Rather than comment on these legally-challenged meetings, I’m here to offer some suggestions for charging for news. Let’s assume that newspaper leaders have committed to charging for news. Here are my suggestions for what to do and what to avoid:
- You can’t charge for something that has been free for years without drastically improving it — The idea of putting existing journalism content that has been free for years behind a pay wall is laughable at best. More realistically, it’s suicidal. People simply will not find value in it. After all, it was free for years. What’s changed now? Your balance sheets? People don’t care about that. Unless you are suddenly going to hire all those reporters that you laid off back, don’t even dream about charging for existing content. In fact, most newspapers offer an inferior product today than they did five years ago.

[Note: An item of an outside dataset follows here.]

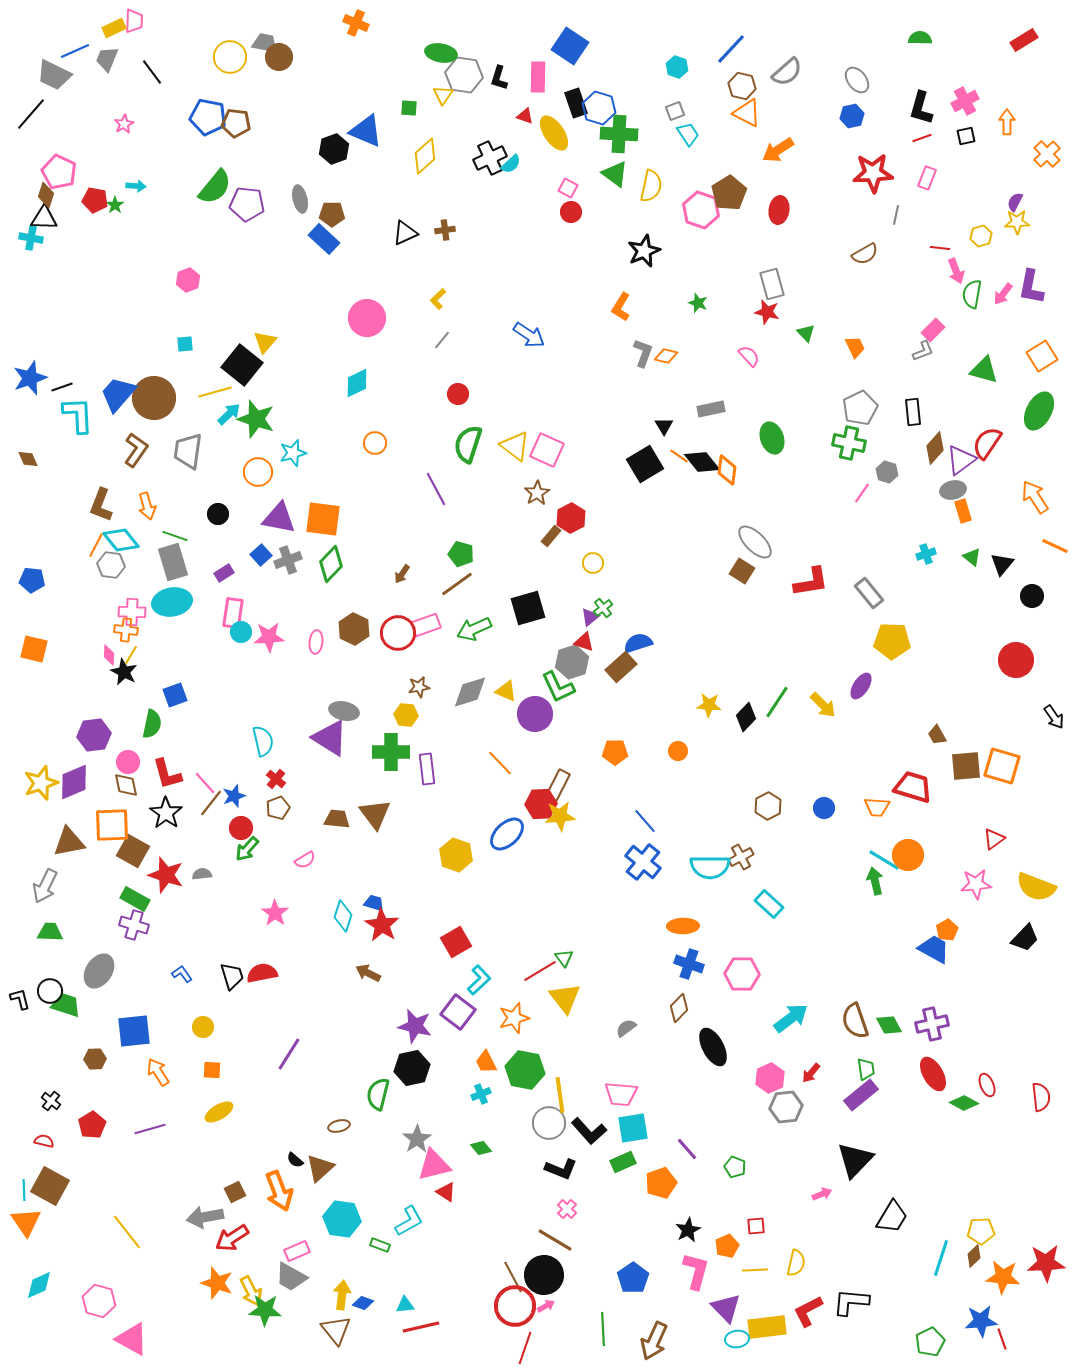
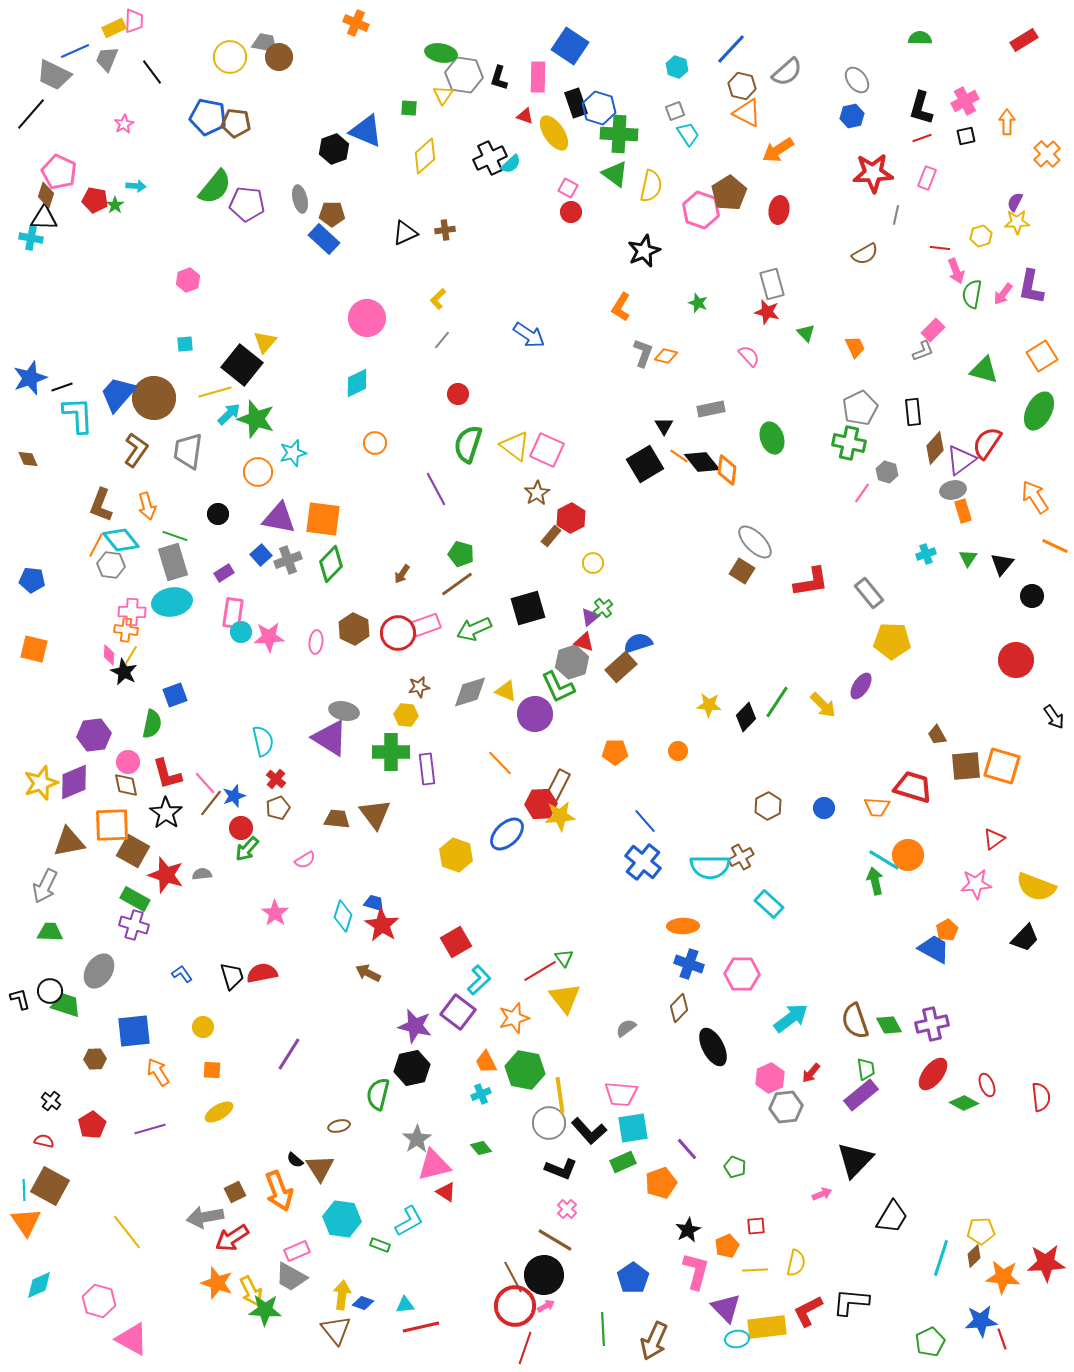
green triangle at (972, 557): moved 4 px left, 1 px down; rotated 24 degrees clockwise
red ellipse at (933, 1074): rotated 68 degrees clockwise
brown triangle at (320, 1168): rotated 20 degrees counterclockwise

- People won’t pay for the police blotter – Just because you spend time “reporting” on a subject, doesn’t mean people will pay for it. Consider carefully what you want to charge for and not charge for. I’m not saying to give up the police blotter, I’m just saying to not even dream about charging for it.
- It’s much easier to charge for a new product or feature that was never freely available — It’s much easier to convince someone of the value of a product or feature that was never available before. It’s new. It can be “premium.” If the feature rocks and adds value to people’s lives, it might just work. This is where news orgs need to concentrate their efforts on. “What can be create new that people will find valuable?” That’s what newspaper execs should have really been discussing.

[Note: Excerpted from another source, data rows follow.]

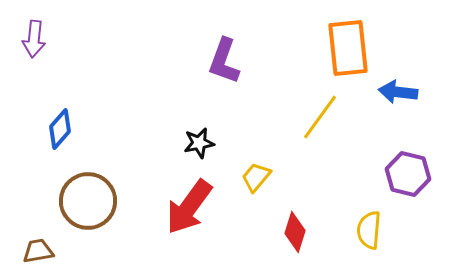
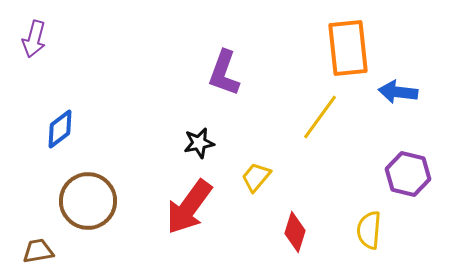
purple arrow: rotated 9 degrees clockwise
purple L-shape: moved 12 px down
blue diamond: rotated 12 degrees clockwise
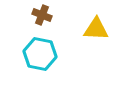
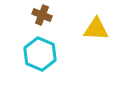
cyan hexagon: rotated 12 degrees clockwise
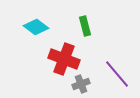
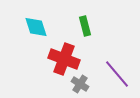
cyan diamond: rotated 35 degrees clockwise
gray cross: moved 1 px left; rotated 36 degrees counterclockwise
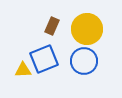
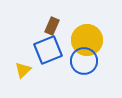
yellow circle: moved 11 px down
blue square: moved 4 px right, 9 px up
yellow triangle: rotated 42 degrees counterclockwise
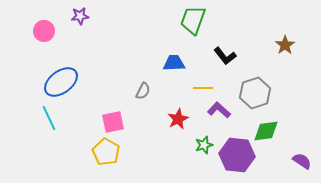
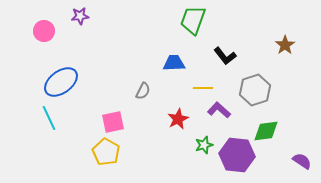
gray hexagon: moved 3 px up
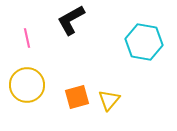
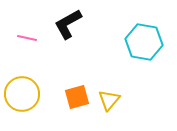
black L-shape: moved 3 px left, 4 px down
pink line: rotated 66 degrees counterclockwise
yellow circle: moved 5 px left, 9 px down
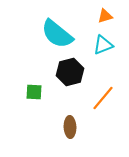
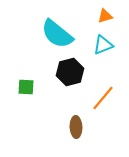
green square: moved 8 px left, 5 px up
brown ellipse: moved 6 px right
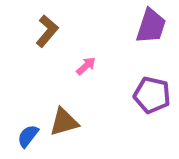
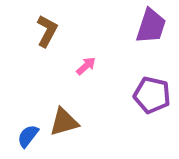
brown L-shape: rotated 12 degrees counterclockwise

- Even if a news org develops products & content worth paying for, it still needs plenty of good, free content – A uniform pay wall with all content behind it is suicide. How will a news org find new users? It won’t. Any news org hoping to survive and thrive long term needs a strategy that caters to current users while also cultivating new users. Even though most people coming from search engines, Twitter, aggregators, etc aren’t loyal users, they all offer the ability to convert random users into loyal users. Even pay wall-hero The Wall Street Journal has a mix of free and premium content. Same with ESPN.com. There must be a free-premium model at work. And the free content should satisfy 90 percent of users.
- Premium products for premium users — You want to develop premium products for premium users. Premium users are dedicated and loyal. They check a Web site several times a day, not a month. Not all users are created equal. Steve Yelvington points out that news orgs offer a tale of two audiences — one casual, one dedicated. We want free products for the casual, while also developing premium features, products, access and even user interfaces for the dedicated.
- A pay wall won’t protect print — People who left aren’t coming back to print. This is the worst possible reason for a pay wall, and yet some news orgs are hoping that a pay wall will save print. MediaNews president Jody Lodovic said, ”The whole idea is to stop the erosion from print to online and encourage people to become print subscribers.” Many people simply don’t want to be print subscribers anymore, especially to a daily newspaper. Everyday that goes by another person from a previous generation dies, while several more who will live their whole lives with the Internet are born. I’m 24; I’ve spent most of my life with the Internet. I’m not going back.
- Think outside the box — I’m not a fan of charging for content. Most newspapers have never done this. We charged for a product — a printed newspaper. People also paid for delivery of said product. I already pay for Internet access and a computer (printing and distribution in the digital world). I’m not also paying for basic content. Instead, newspapers should concentrate on charging for what they always have — platforms and products. That’s really what a newspaper is. Ideas like the Times Reader are a step in the right direction (premium user interfaces and experiences for premium users). Mobile apps present another avenue to charge with. Why not charge for access and community? That’s one thing newspapers should do well.
Getting people to pay for a product isn’t rocket science. It usually starts with understanding what people are willing to pay for.